COVID-19 hunger crisis: How purpose-driven businesses are working to solve the issue
As the world’s largest sector, accounting for 10% of the world’s GDP and employing 1 billion people, the food industry can be a significant catalyst for change. Collaborative, multi-sector efforts to implement new policies, processes, and incentives that provide equitable access to a healthy diet can significantly improve well-being and quality of life.
Last week, hosted by the UN World Food Programme, I participated in Dine with Purpose on behalf of SAP. This thoughtful discussion with senior leaders – Tony Miliken, Chief Procurement and Sustainability Officer, AB InBev, Rebecca Marmot, Chief Sustainability, Unilever, and Ute Klamert, Assistant Executive Director – focused on the challenges and opportunities of coming together to help solve the burgeoning food insecurity crisis and create a sustainable and healthy future for all.
SAP’s global customers run incredibly complex supply chains to distribute 78% of the world’s food today.
Traditional supply chains designed for scale and operational efficiency have faced massive disruption in the face of COVID-19.

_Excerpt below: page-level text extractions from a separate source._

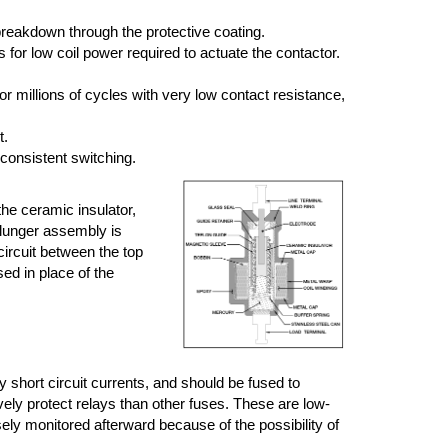
breakdown through the protective coating.
or low coil power required to actuate the contactor.
r millions of cycles with very low contact resistance,
t.
 consistent switching.
the ceramic insulator,
plunger assembly is
circuit between the top
sed in place of the
short circuit currents, and should be fused to
vely protect relays than other fuses. These are low-
sely monitored afterward because of the possibility of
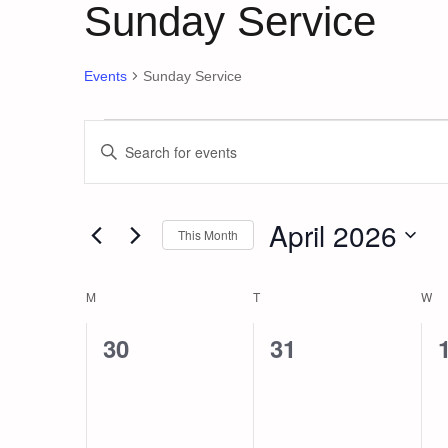
Sunday Service
Events
Sunday Service
Events
Events
Enter
Keyword.
Search
Search
and
for
April 2026
This Month
Events
Views
by
Select
Keyword.
date.
Navigation
Calendar
M
MONDAY
T
TUESDAY
W
W
of
0
0
30
31
events,
events,
Events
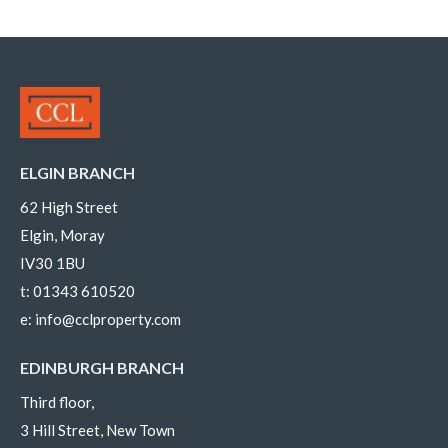
ELGIN BRANCH
62 High Street
Elgin, Moray
IV30 1BU
t:
01343 610520
e:
info@cclproperty.com
EDINBURGH BRANCH
Third floor,
3 Hill Street, New Town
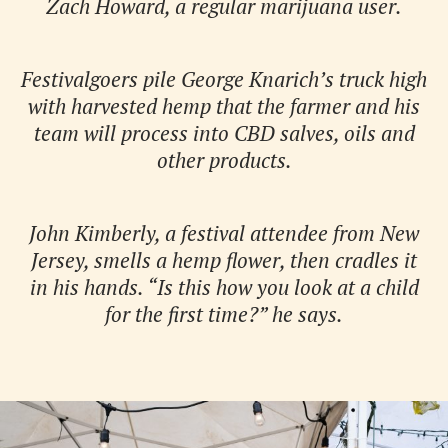
Zach Howard, a regular marijuana user.
Festivalgoers pile George Knarich’s truck high
with harvested hemp that the farmer and his
team will process into CBD salves, oils and
other products.
John Kimberly, a festival attendee from New
Jersey, smells a hemp flower, then cradles it
in his hands. “Is this how you look at a child
for the first time?” he says.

Consumer preference have changed due to:
- Job losses
- Shrinking paychecks
- Displacement of access points
- Closing of borders
- Lack of economic assistance to local farmers
- Labor shortages
- Upheaval in logistics and freight
All of these items have laid bare an urgent need for supply chains to be redesigned, and focused on speed and resilience.
This hyper localization of global supply chains presents new opportunities for innovation.
Data for good; a better world for all for the win
While food – farm to fork – is the centerpiece of the supply chain, data is its close cousin.
When we can use data to effectively gain more insights, reshape business processes across networks, and improve sustainability without compromising on quality, we can effectively serve the new demand and supply equation.
Some impactful examples of this approach include the Sustainable Humanitarian Action Project, which emerged out of SAP’s One Billion Lives program. It connects the needs of non-governmental organizations, social enterprises, and businesses to provide better and faster services in times of crisis.
The #COVID19 crisis has created a moment of truth for businesses in which #purpose and #profits must fuse together in managing the #workforce, running #SupplyChains and serving #customers. Great insights from @thsaueressig @sap on how #bestrun companies can #leadwithpurpose https://t.co/amRhX3Vo8N
— Vivek Bapat (@vivek_bapat) July 21, 2020
Additionally, SAP’s partnership with GENYOUth, a child health and wellness nonprofit, combines the power of SAP technology and GENYOUth’s network of schools to connect families to local resources and ensure the distribution and delivery of nutritious meals during COVID-19. And furthermore, Ellsworth Foods, continued to service an increasing stay-at-home market through a quick expansion of operations and two, new, no-touch delivery options with SAP Business One.
Food represents a fundamental human need, but it also plays a personal and cultural role in each of our lives.
Without enough access to healthy food, we cannot live to our fullest potential.
We have it within ourselves as a global collective to overcome the COVID-19 hunger crisis, and food inequity for the long-term.
Sustainable and secure access to proper nutrition precedes the ability to pursue educational opportunities, make economic gains, and drive progress towards equality for all.
We should begin to see food as not only essential to our survival, but critical to solving many of the systemic global issues we face related to inequality, employment, and climate change.
In the famous words of John F. Kennedy, “The war against hunger is truly mankind’s war of liberation.”